» **TASK INSTRUCTIONS**: Every line of the material below needs to be copied exactly; omit the pictures.

» **DATA PROVIDED**:
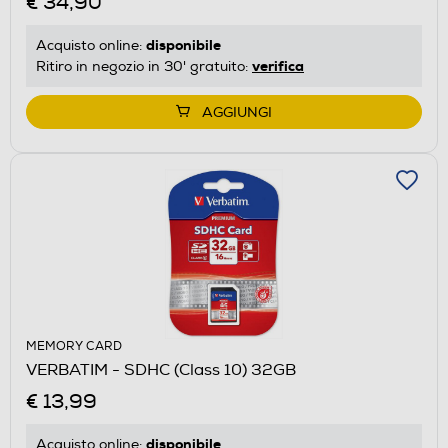
€ 34,90
disponibile
Acquisto online:
verifica
Ritiro in negozio in 30' gratuito:
AGGIUNGI
MEMORY CARD
VERBATIM - SDHC (Class 10) 32GB
€ 13,99
disponibile
Acquisto online:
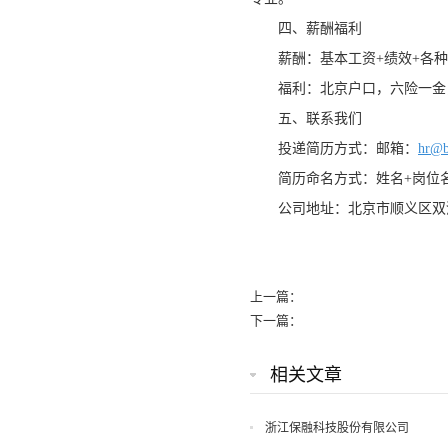
四、薪酬福利
薪酬：基本工资+绩效+各
福利：北京户口，六险一金
五、联系我们
投递简历方式：邮箱：
hr@b
简历命名方式：姓名+岗位
公司地址：北京市顺义区双
上一篇：
下一篇：
相关文章
浙江保融科技股份有限公司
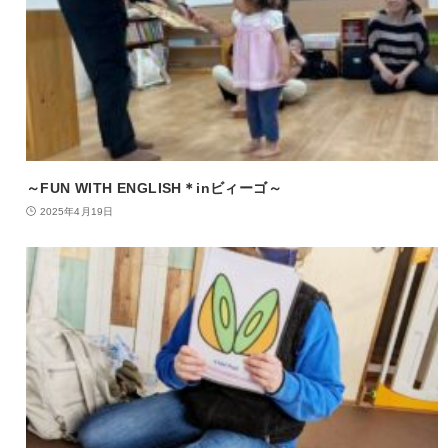
～FUN WITH ENGLISH＊inビィーゴ～
2025年4月19日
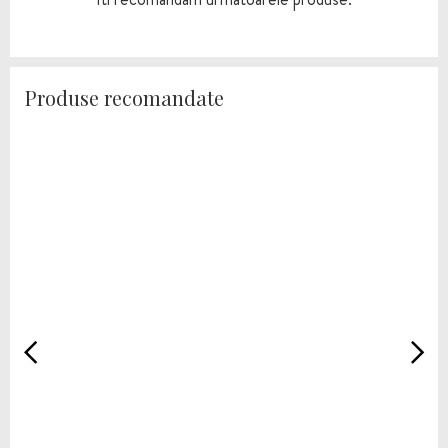
Produse recomandate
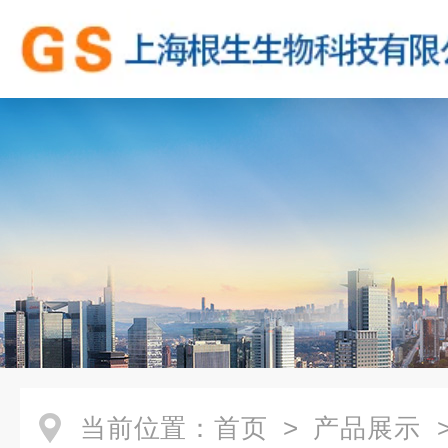
当前位置：
首页
>
产品展示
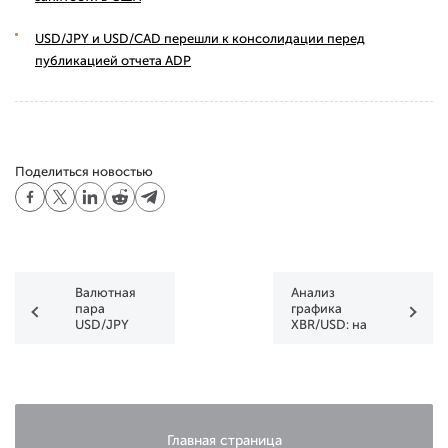
USD/JPY и USD/CAD перешли к консолидации перед
публикацией отчета ADP
Поделиться новостью
Валютная
Анализ
пара
графика
USD/JPY
XBR/USD: на
сбалансировалась
стоимость
в районе
нефти Brent
уровня
снова влияет
156,300
геополитика
Главная страница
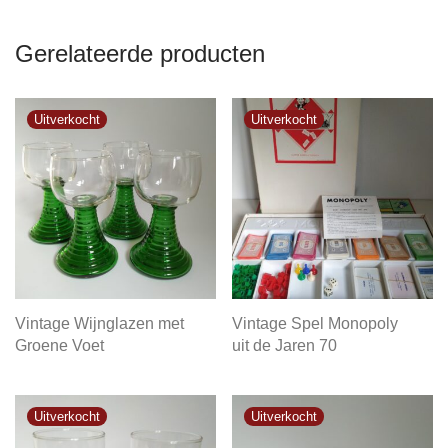
Gerelateerde producten
Vintage Wijnglazen met
Vintage Spel Monopoly
Groene Voet
uit de Jaren 70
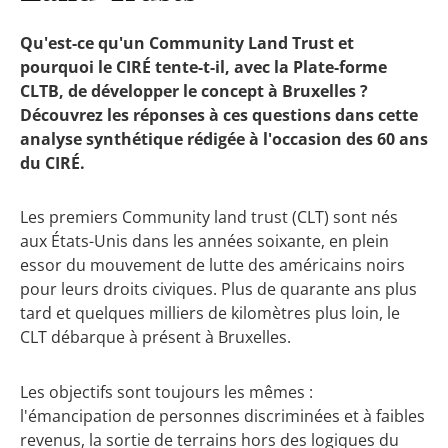
Qu'est-ce qu'un Community Land Trust et
pourquoi le CIRÉ tente-t-il, avec la Plate-forme
CLTB, de développer le concept à Bruxelles ?
Découvrez les réponses à ces questions dans cette
analyse synthétique rédigée à l'occasion des 60 ans
du CIRÉ.
Les premiers Community land trust (CLT) sont nés
aux États-Unis dans les années soixante, en plein
essor du mouvement de lutte des américains noirs
pour leurs droits civiques. Plus de quarante ans plus
tard et quelques milliers de kilomètres plus loin, le
CLT débarque à présent à Bruxelles.
Les objectifs sont toujours les mêmes :
l'émancipation de personnes discriminées et à faibles
revenus, la sortie de terrains hors des logiques du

» **TASK SOLUTION**:
€ 34,90
disponibile
Acquisto online:
verifica
Ritiro in negozio in 30' gratuito:
AGGIUNGI
MEMORY CARD
VERBATIM - SDHC (Class 10) 32GB
€ 13,99
disponibile
Acquisto online:
四、薪酬福利
薪酬：基本工资+绩效+各
福利：北京户口，六险一金
五、联系我们
投递简历方式：邮箱：
hr@b
简历命名方式：姓名+岗位
公司地址：北京市顺义区双
上一篇：
下一篇：
相关文章
浙江保融科技股份有限公司
～FUN WITH ENGLISH＊inビィーゴ～
2025年4月19日
Produse recomandate
当前位置：
首页
>
产品展示
USD/JPY и USD/CAD перешли к консолидации перед
публикацией отчета ADP
Поделиться новостью
Валютная
Анализ
пара
графика
USD/JPY
XBR/USD: на
сбалансировалась
стоимость
в районе
нефти Brent
уровня
снова влияет
156,300
геополитика
Главная страница
Gerelateerde producten
Vintage Wijnglazen met
Vintage Spel Monopoly
Groene Voet
uit de Jaren 70
Qu'est-ce qu'un Community Land Trust et
pourquoi le CIRÉ tente-t-il, avec la Plate-forme
CLTB, de développer le concept à Bruxelles ?
Découvrez les réponses à ces questions dans cette
analyse synthétique rédigée à l'occasion des 60 ans
du CIRÉ.
Les premiers Community land trust (CLT) sont nés
aux États-Unis dans les années soixante, en plein
essor du mouvement de lutte des américains noirs
pour leurs droits civiques. Plus de quarante ans plus
tard et quelques milliers de kilomètres plus loin, le
CLT débarque à présent à Bruxelles.
Les objectifs sont toujours les mêmes :
l'émancipation de personnes discriminées et à faibles
revenus, la sortie de terrains hors des logiques du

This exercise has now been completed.